10 Business Schools To Watch In 2021

Said Business School, Park End Street, University of Oxford, Oxford, UK, 16 November 2017

University of Oxford (Saïd Business School)

The Saïd Business School has long been ahead of its time. Founded in 1996, Saïd is part of the University of Oxford, a world-famous institution founded in the 11th century. Here, MBAs join colleges, the same as Oxford students have done for centuries. They dine in formal dining halls, sing in choirs, join rowing teams, participate in Oxford Union debates, and don formal attire or gowns – sub-fusc – to complete the examinations. In other words, MBAs are no different than their Oxford predecessors: Stephen Hawking, Oscar Wilde, and John Locke.

Along with medieval traditions, Saïd also comes with a cutting edge curriculum that approaches business far different than a standard core. The MBA program’s mission, quite literally, is to change the world.  It boasts a curriculum the focuses heavily on social impact, entrepreneurship, innovation, and interdisciplinary learning.

“Oxford Saïd is a unique community of people committed to using their business acumen to solve complex, pressing, global challenges,” writes Vaughan Bagley, a 2019 grad. “From our core finance and accounting courses to our electives and extracurriculars, the school constantly encourages us to think outside the box about what responsibility businesses have to social and environmental sustainability, and what it means to be an entrepreneurial business leader in the 21st century.”

Indeed, Saïd is predicated on the notion that business is a force for good, explains outgoing Dean Peter Tufano. That means going far beyond profit-and-loss and shareholder value to using business tools as a means to address social inequities and evade environmental catastrophe. “Our students need to understand how big, complex systems worked, and how to intervene in those complex systems and to understand something about the underlying science or whatever,” Tufano adds in a 2020 interview with P&Q. “That’s the Global Opportunities and Threats course. We’ve oriented our scholarships to entice students who have that kind of learning in terms of not only people who want to do traditional things but also students who have a real desire to make change.”

That commitment is born out on a number of fronts. For one, the school prides itself on its diversity. Among the 311 students in the Class of 2021, you’ll find 67 nationalities, with 92% of the class hailing from outside the UK. Since Dean Tufano took over in 2011, the percentage of women has nearly doubled to 47%, while the percentage of African students has almost tripled to 13%. When it comes to gender parity, the school made concrete steps to make this vision a reality. In March, Saïd received $1.65 million dollars from the Laidlaw Foundation to boost scholarships for women over the next three years. That doesn’t count new programming, such as workshops, events, and alliances, designed to sharpen leadership skills and foster networking for women. These efforts, adds Tufano, aren’t just for show.

Peter Tufano, outgoing dean of Oxford University’s Said Business School

“Research shows that a better gender balance in the student cohort leads to better outcomes.”

When operating at a global scale, it also helps to be open to changing quickly and profoundly. In response to COVID-19, for example, Saïd evaluated and adjusted every aspect of their curriculum and delivery. For example, the section format – four “streams” of 80 students each – was whittled down to 16 streams of 20 students with a mix of synchronous and asynchronous material.”

“The students are in these very small, intimate learning groups with their faculty,” Tufano observes. “What’s happened is that we’ve taken all of the lecturing elements and we’ve stuck those largely in the asynchronous part. Then the really valuable time that the students have with the faculty is all discussion-based. Both the faculty and the students really, really, really enjoy that. It’s been supplemented with things that even a few months ago, we hadn’t anticipated. All the courses are going at one time, getting together on a Friday with all the students and just having an open discussion about what’s going on in the world and how that relates to their courses or all sorts of innovation that we hadn’t even planned.”

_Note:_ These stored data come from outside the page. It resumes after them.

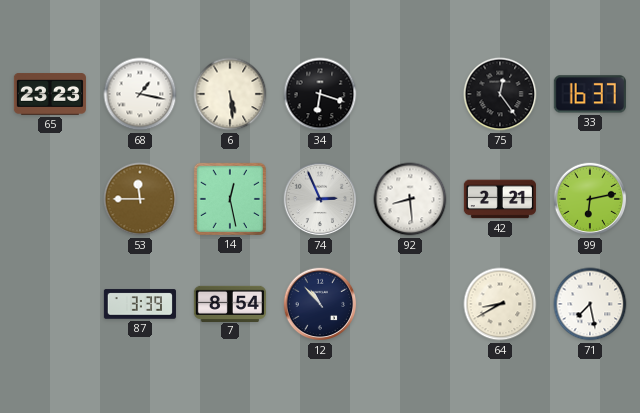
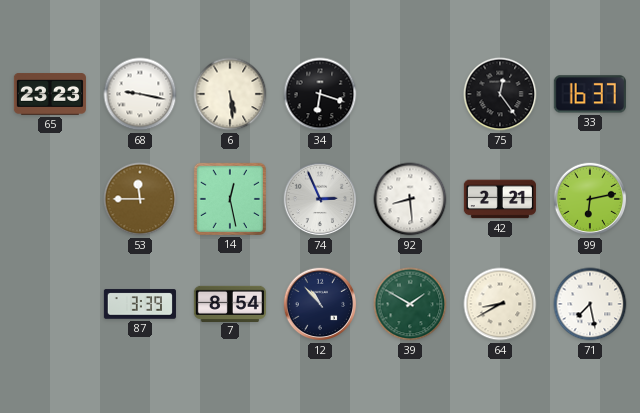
68: 1:17 -> 9:17
39: none -> 1:50
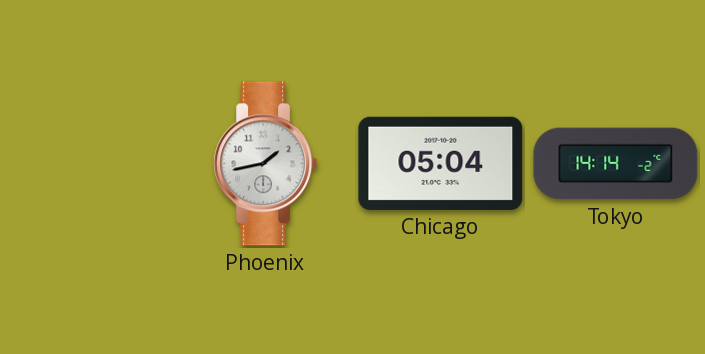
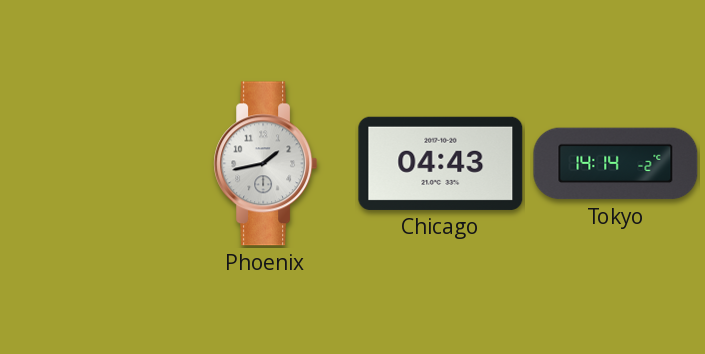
Chicago: 05:04 -> 04:43
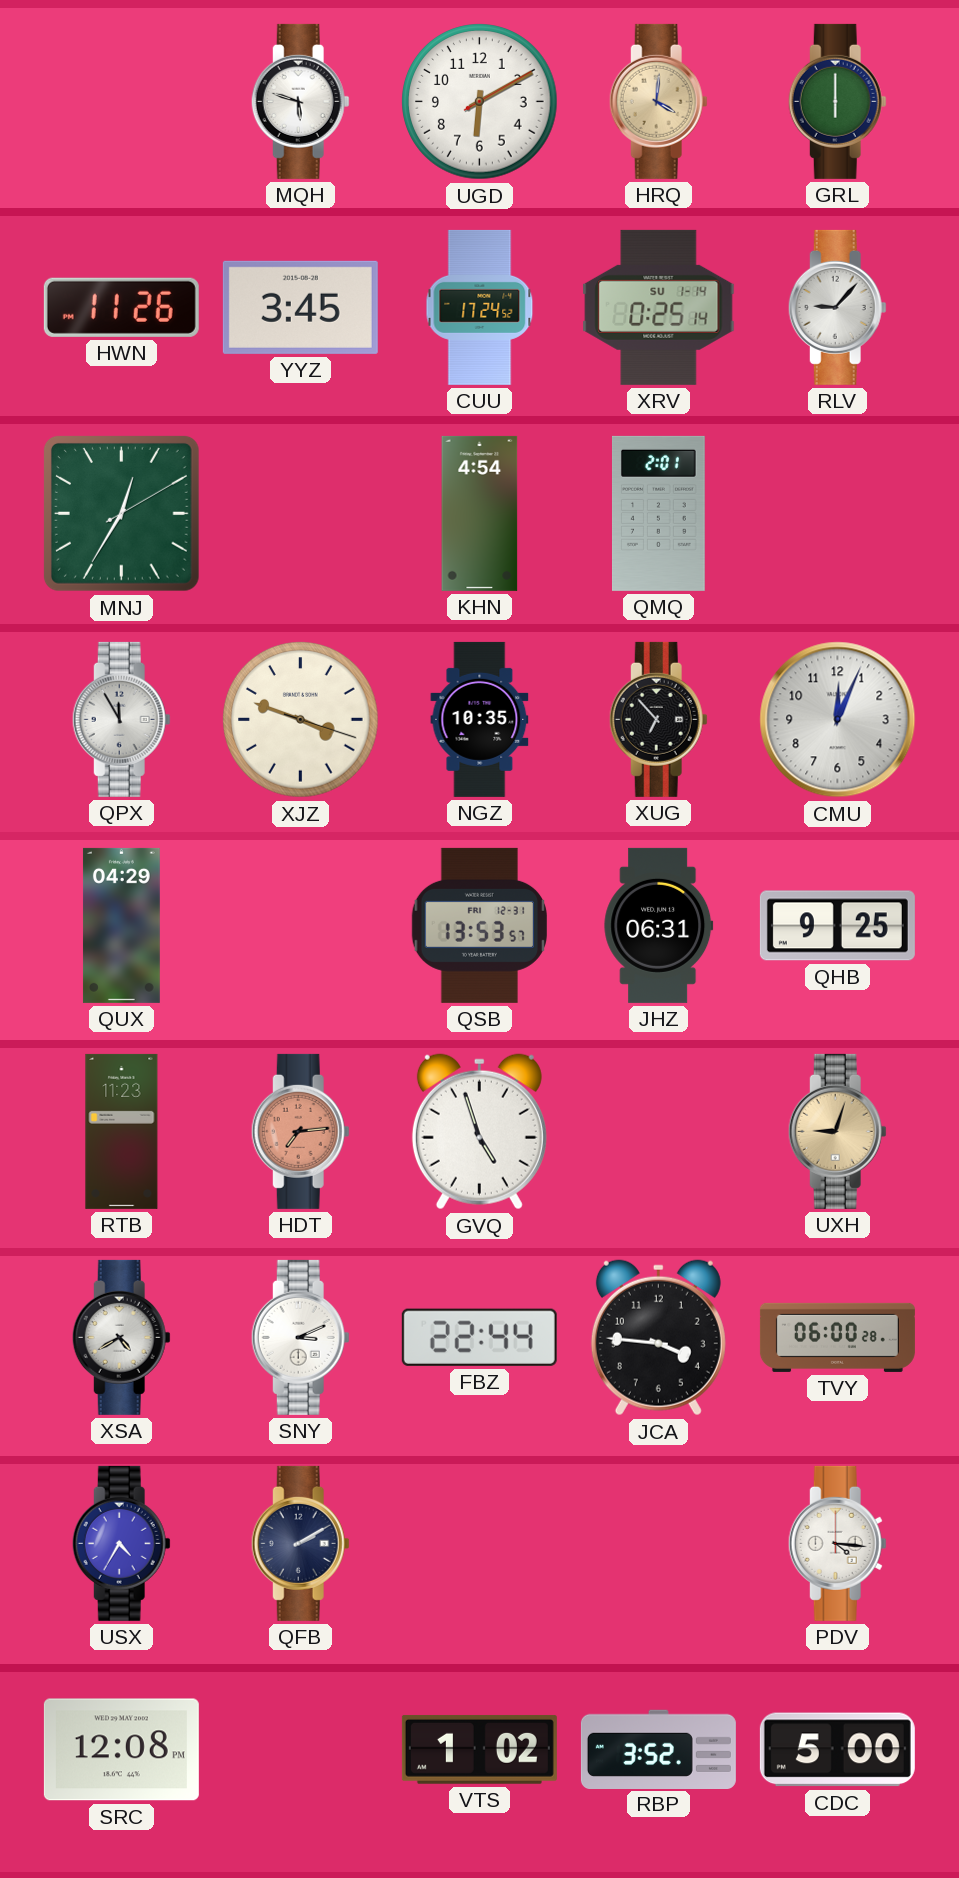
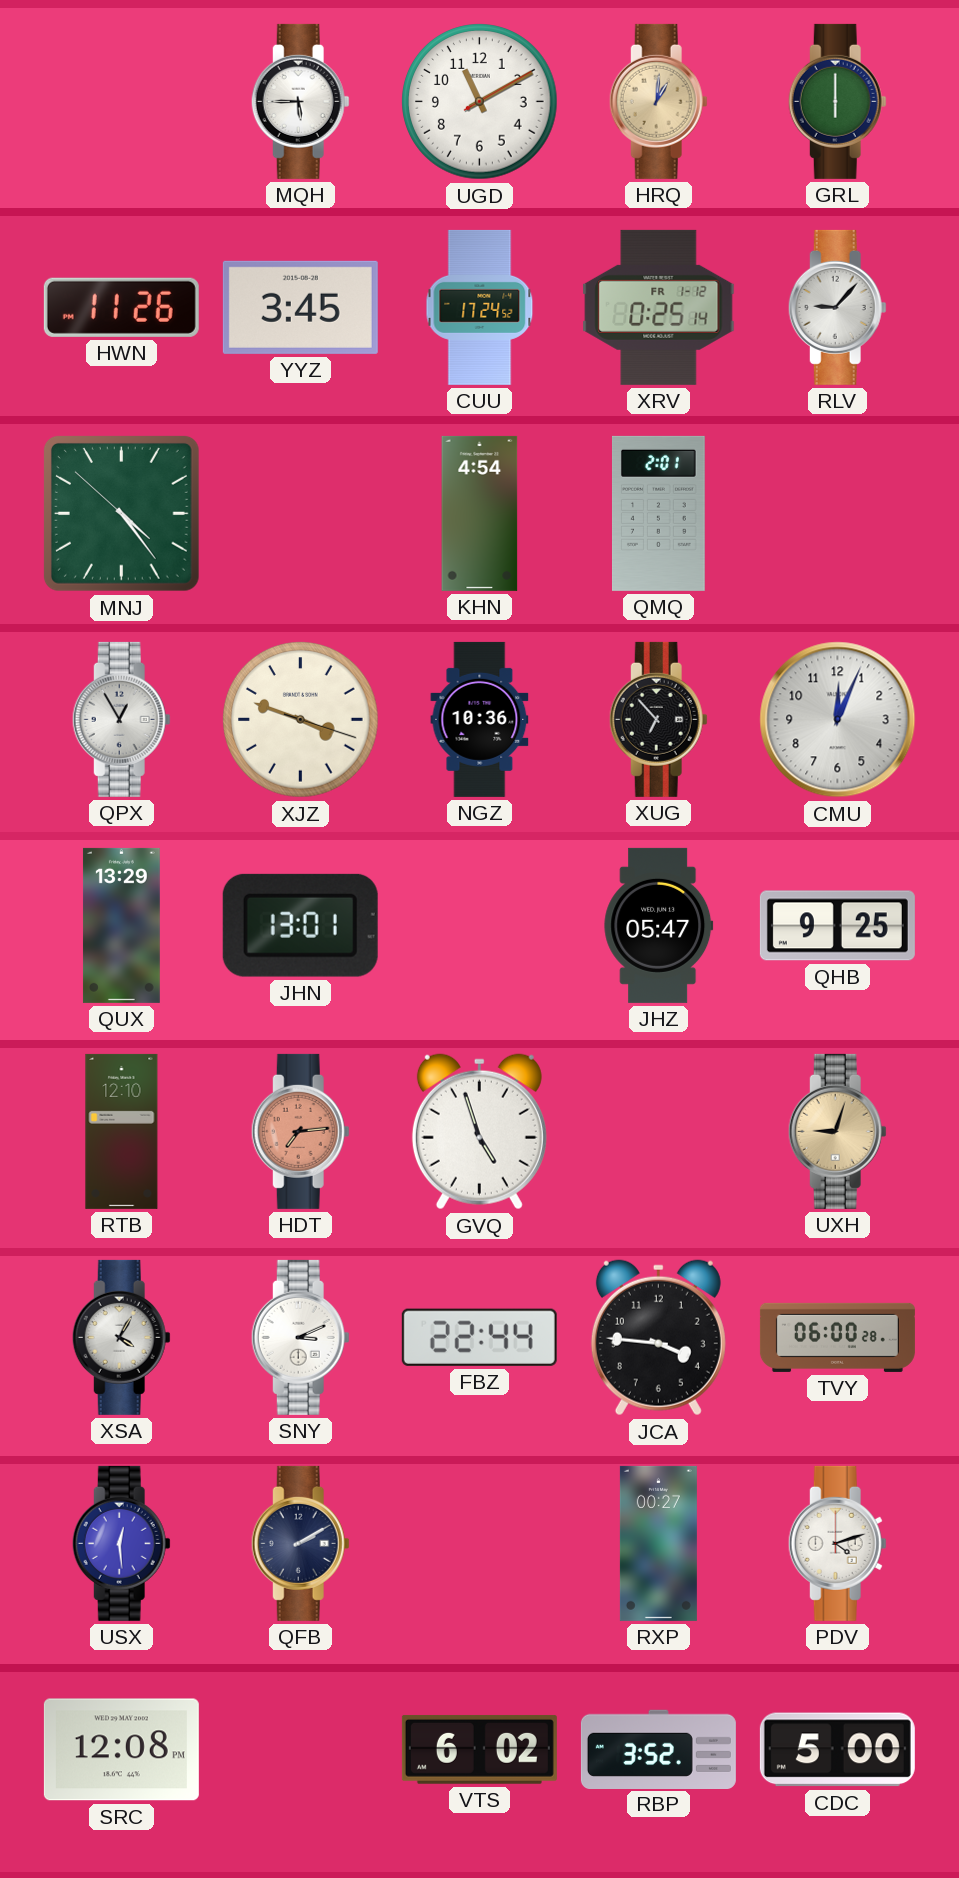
MQH: 5:48 -> 5:45
UGD: 6:10 -> 11:10
HRQ: 4:01 -> 1:01
XRV date: SU 1-14 -> FR 1-12
MNJ: 12:35 -> 4:23
QPX: 11:55 -> 12:55
NGZ: 10:35 -> 10:36
QUX: 04:29 -> 13:29
JHN: none -> 13:01
QSB: 13:53 -> none
JHZ: 06:31 -> 05:47
RTB: 11:23 -> 12:10
XSA: 4:40 -> 4:05
USX: 4:35 -> 12:29
RXP: none -> 00:27
PDV: 4:16 -> 4:12
VTS: 1:02 -> 6:02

Yes, the struggle may change, but not the purpose. That is epitomized by Global Opportunities and Threats (GOTO), a course where student teams develop solutions to issues such as the future of work, water management, and (this year) climate action. However, such programming is threaded throughout the curriculum – a differentiator that prepares MBAs to face down what’s big, scary, and critical.

“It’s not just one course at SBS,” writes Amandine Roche, a 2020 grad. “Not only do the professors in our core management courses integrate examples with an environmental, social, and governance focus, but the programme has specialised courses in which the whole cohort is involved. This includes courses such as Global Rules of the Game, Responsible Business, and Global Opportunities & Threats: Oxford (GOTO). This aspect of the Oxford MBA was important to me when I was comparing programmes. That’s because it is aligned to my belief that, as global citizens and leaders, we cannot ignore the impact of our individual/collective actions and decisions on the environment, society, and governance structures right now and in the future. I strongly believe in actively taking a long-term view and considering the perspectives of all stakeholders who could be affected by my decisions.”